Task details: An exact reproduction of the entries is needed. Keep all pictures out of it.

+---+

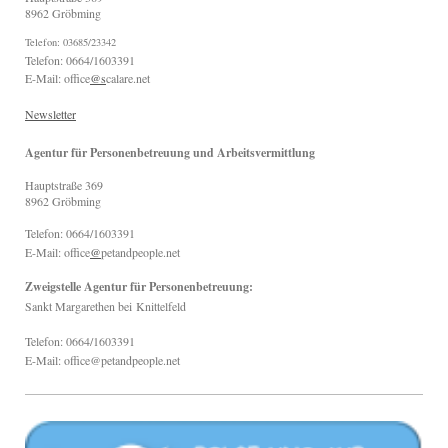
8962
Gröbming
Telefon: 03685/23342
Telefon: 0664/1603391
E-Mail: office
@s
calare.net
Newsletter
Agentur für Personenbetreuung und Arbeitsvermittlung
Hauptstraße
369
8962
Gröbming
Telefon: 0664/1603391
E-Mail: office
@
petandpeople.net
Zweigstelle Agentur für Personenbetreuung:
Sankt Margarethen bei
Knittelfeld
Telefon: 0664/1603391
E-Mail: office@petandpeople.net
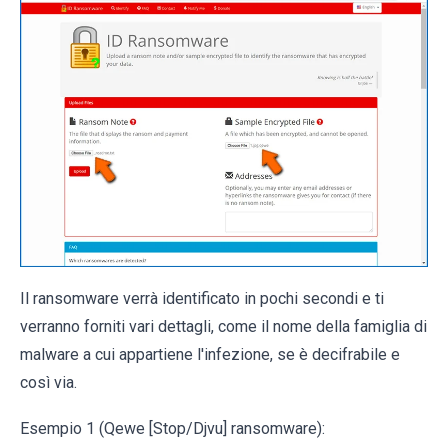
Il ransomware verrà identificato in pochi secondi e ti
verranno forniti vari dettagli, come il nome della famiglia di
malware a cui appartiene l'infezione, se è decifrabile e
così via.
Esempio 1 (Qewe [Stop/Djvu] ransomware):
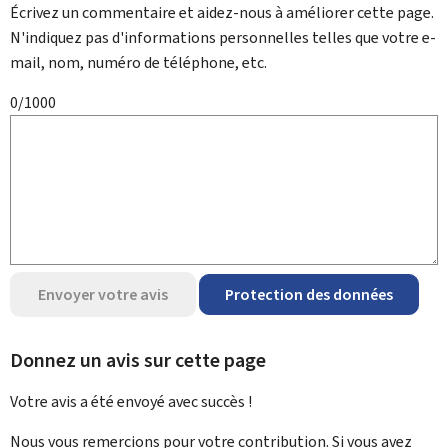
Écrivez un commentaire et aidez-nous à améliorer cette page.
N'indiquez pas d'informations personnelles telles que votre e-
mail, nom, numéro de téléphone, etc.
0/1000
Envoyer votre avis
Protection des données
Donnez un avis sur cette page
Votre avis a été envoyé avec
succès !
Nous vous remercions pour votre contribution. Si vous avez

+---+

Solution:
8962
Gröbming
Telefon: 03685/23342
Telefon: 0664/1603391
E-Mail: office
@s
calare.net
Newsletter
Agentur für Personenbetreuung und Arbeitsvermittlung
Hauptstraße
369
8962
Gröbming
Telefon: 0664/1603391
E-Mail: office
@
petandpeople.net
Zweigstelle Agentur für Personenbetreuung:
Sankt Margarethen bei
Knittelfeld
Telefon: 0664/1603391
E-Mail: office@petandpeople.net
Il ransomware verrà identificato in pochi secondi e ti
verranno forniti vari dettagli, come il nome della famiglia di
malware a cui appartiene l'infezione, se è decifrabile e
così via.
Esempio 1 (Qewe [Stop/Djvu] ransomware):
Écrivez un commentaire et aidez-nous à améliorer cette page.
N'indiquez pas d'informations personnelles telles que votre e-
mail, nom, numéro de téléphone, etc.
0/1000
Envoyer votre avis
Protection des données
Donnez un avis sur cette page
Votre avis a été envoyé avec
succès !
Nous vous remercions pour votre contribution. Si vous avez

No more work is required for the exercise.